Git Product home page Git Product logo

daskqueue's Introduction

daskqueue

code style licence issues code style

daskqueue is small python library built on top of Dask and Dask Distributed that implements a very lightweight Distributed Task queue.

Think of this library as a simpler version of Celery built entirely on Dask. Running Celery on HPC environnment (for instance) is usually very tricky whereas spawning a Dask Cluster is a lot easier to manage, debug and cleanup.

Motivation

Dask is an amazing library for parallel computing written entirely in Python. It is easy to install and offer both a high level API wrapping common collections (arrays, bags, dataframes) and a low level API for written custom code (Task graph with Delayed and Futures).

For all its greatness, Dask implements a central scheduler (basically a simple tornado eventloop) involved in every decision, which can sometimes create a central bottleneck. This is a pretty serious limitation when trying use Dask in high throughput situation. A simple Task Queue is usually the best approach when trying to distribute millions of tasks.

The daskqueue python library leverages Dask Actors to implement distributed queues with a simple load balancer QueuePool and a Consummer class to consumme message from these queues.

We used Actors because:

  • Actors are stateful, they can hold on to and mutate state. They are allowed to update their state in-place, which is very useful when spawning distributed queues !

  • NO CENTRAL SCHEDULING NEEDED : Operations on actors do not inform the central scheduler, and so do not contribute to the 4000 task/second overhead. They also avoid an extra network hop and so have lower latencies. Actors can communicate between themselves in a P2P manner, which makes it pretty neat when having a huge number of queues and consummers.

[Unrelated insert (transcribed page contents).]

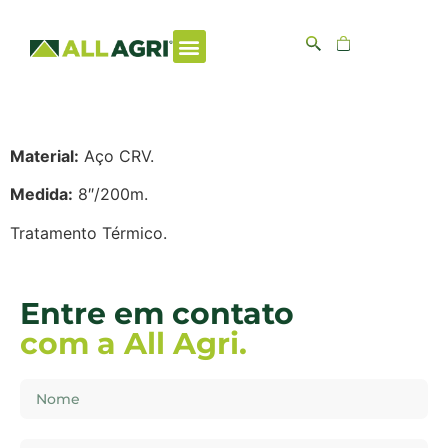
AF01 – Alicate
Universal
Material:
Aço CRV.
Medida:
8″/200m.
Tratamento Térmico.
Entre em contato
com a All Agri.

Note : Dask provides a Queue implementation but they are mediated by the central scheduler, and so they are not ideal for sending large amounts of data (everything you send will be routed through a central point) and add additionnal overhead on the scheduler when trying to put millions of tasks.

Install

daskqueue requires Python 3.6 or newer. You can install manually by cloning the repository:

$ pip install daskqueue

Usage

This simple example show how to copy files in parallel using Dask workers and a distributed queue:

from distributed import Client
from daskqueue import QueuePool, ConsumerPool
from daskqueue.utils import logger

def process_item():
    return sum(i * i for i in range(10**8))

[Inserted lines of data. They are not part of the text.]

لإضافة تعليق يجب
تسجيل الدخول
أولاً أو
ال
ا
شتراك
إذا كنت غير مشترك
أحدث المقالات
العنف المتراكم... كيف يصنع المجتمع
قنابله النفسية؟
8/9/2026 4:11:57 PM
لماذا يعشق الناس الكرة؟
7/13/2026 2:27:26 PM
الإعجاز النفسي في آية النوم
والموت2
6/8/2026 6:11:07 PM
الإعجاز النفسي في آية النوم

if __name__ == "__main__":
    client = Client(
        n_workers=5,
        # task function doesn't release the GIL
        threads_per_worker=1,
        direct_to_workers=True,
    )

    ## Params
    n_queues = 1
    n_consumers = 5

    queue_pool = QueuePool(client, n_queues=n_queues)

    consumer_pool = ConsumerPool(client, queue_pool, n_consumers=n_consumers)
    consumer_pool.start()

    for i in range(5):
        queue_pool.submit(process_item)

    # Wait for all work to be done
    consumer_pool.join()

    ## Get results
    results = consumer_pool.results()

Take a look at the examples/ folder to get some usage.

Implementation

You should think of daskqueue as a very simple distributed version of aiomultiprocessing. We have these basic classes:

  • Queue : The daskqueue library provides two queue types :

    • TransientQueue: The default queue class. The submitted messages are appended to an in memory FIFO queue.
    • DurableQueue: This is a disk backed queue for persisting the messages. The tasks are served in FIFO manner. Durable queues append serialized message to a fixed-sized file called LogSegment. The durable queues also append queue operations to and an IndexSegment. The index segment is a combination of a bitcask index for segment offsets and WAL file : it is an append only file where we record message status after each queue operation (ready, delivered, acked and failed) and an offset to the message in on of the LogSegments
  • QueuePoolActor: Basic Pool actor, it holds a reference to queues and their sizes. It interfaces with the Client and the Consummers. The QueuePool implements a round robin batch submit.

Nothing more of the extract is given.